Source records

⁂

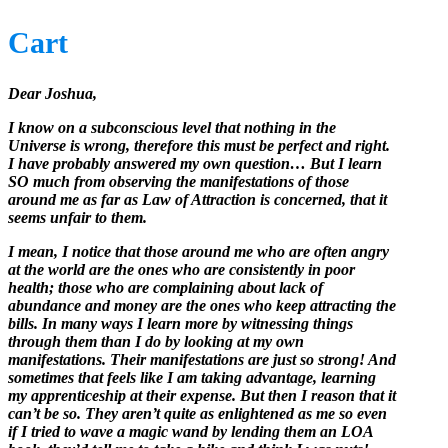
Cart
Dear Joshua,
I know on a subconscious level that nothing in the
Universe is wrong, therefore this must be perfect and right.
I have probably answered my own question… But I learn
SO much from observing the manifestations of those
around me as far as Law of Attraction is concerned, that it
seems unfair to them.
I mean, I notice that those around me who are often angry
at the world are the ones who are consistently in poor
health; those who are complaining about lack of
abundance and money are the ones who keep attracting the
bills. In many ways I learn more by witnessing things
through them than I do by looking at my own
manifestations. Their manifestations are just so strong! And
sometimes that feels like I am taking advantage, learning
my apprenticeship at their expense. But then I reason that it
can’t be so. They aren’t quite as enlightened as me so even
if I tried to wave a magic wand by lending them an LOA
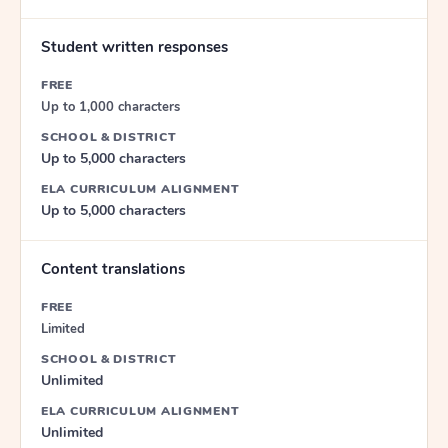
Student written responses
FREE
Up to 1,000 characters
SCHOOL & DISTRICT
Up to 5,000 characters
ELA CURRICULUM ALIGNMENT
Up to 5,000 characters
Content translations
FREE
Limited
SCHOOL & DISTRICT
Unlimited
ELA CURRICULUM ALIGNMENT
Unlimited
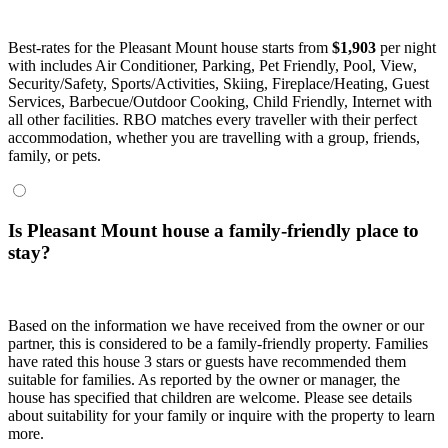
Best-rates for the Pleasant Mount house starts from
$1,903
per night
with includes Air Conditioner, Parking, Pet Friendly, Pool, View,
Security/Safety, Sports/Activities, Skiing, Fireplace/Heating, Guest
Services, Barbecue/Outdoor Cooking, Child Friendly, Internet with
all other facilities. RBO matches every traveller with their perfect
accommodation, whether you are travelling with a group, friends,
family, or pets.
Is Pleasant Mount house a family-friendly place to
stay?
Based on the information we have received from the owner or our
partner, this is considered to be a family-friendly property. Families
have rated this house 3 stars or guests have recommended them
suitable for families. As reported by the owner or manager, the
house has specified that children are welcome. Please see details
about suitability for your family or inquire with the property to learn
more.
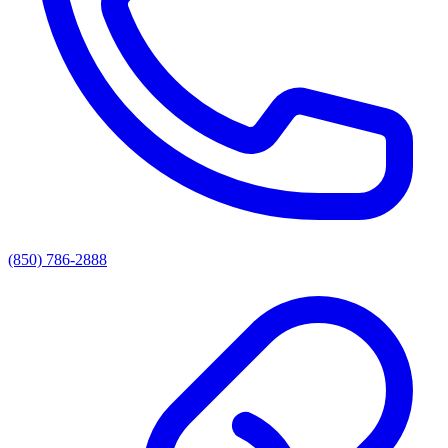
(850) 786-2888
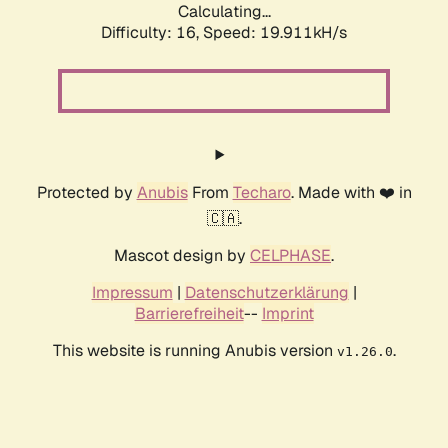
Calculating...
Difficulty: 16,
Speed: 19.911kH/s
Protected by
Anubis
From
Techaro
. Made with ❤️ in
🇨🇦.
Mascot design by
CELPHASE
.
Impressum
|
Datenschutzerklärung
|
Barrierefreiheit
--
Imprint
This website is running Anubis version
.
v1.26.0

⁂

Assignment
Leave the pictures aside and output each entry exactly as it stands.

Solution to the problem
Cart
Dear Joshua,
I know on a subconscious level that nothing in the
Universe is wrong, therefore this must be perfect and right.
I have probably answered my own question… But I learn
SO much from observing the manifestations of those
around me as far as Law of Attraction is concerned, that it
seems unfair to them.
I mean, I notice that those around me who are often angry
at the world are the ones who are consistently in poor
health; those who are complaining about lack of
abundance and money are the ones who keep attracting the
bills. In many ways I learn more by witnessing things
through them than I do by looking at my own
manifestations. Their manifestations are just so strong! And
sometimes that feels like I am taking advantage, learning
my apprenticeship at their expense. But then I reason that it
can’t be so. They aren’t quite as enlightened as me so even
if I tried to wave a magic wand by lending them an LOA
Student written responses
FREE
Up to 1,000 characters
SCHOOL & DISTRICT
Up to 5,000 characters
ELA CURRICULUM ALIGNMENT
Up to 5,000 characters
Content translations
FREE
Limited
SCHOOL & DISTRICT
Unlimited
ELA CURRICULUM ALIGNMENT
Unlimited
Best-rates for the Pleasant Mount house starts from
$1,903
per night
with includes Air Conditioner, Parking, Pet Friendly, Pool, View,
Security/Safety, Sports/Activities, Skiing, Fireplace/Heating, Guest
Services, Barbecue/Outdoor Cooking, Child Friendly, Internet with
all other facilities. RBO matches every traveller with their perfect
accommodation, whether you are travelling with a group, friends,
family, or pets.
Is Pleasant Mount house a family-friendly place to
stay?
Based on the information we have received from the owner or our
partner, this is considered to be a family-friendly property. Families
have rated this house 3 stars or guests have recommended them
suitable for families. As reported by the owner or manager, the
house has specified that children are welcome. Please see details
about suitability for your family or inquire with the property to learn
more.
(850) 786-2888
Calculating...
Difficulty: 16,
Speed: 19.911kH/s
Protected by
Anubis
From
Techaro
. Made with ❤️ in
🇨🇦.
Mascot design by
CELPHASE
.
Impressum
|
Datenschutzerklärung
|
Barrierefreiheit
--
Imprint
This website is running Anubis version
.
v1.26.0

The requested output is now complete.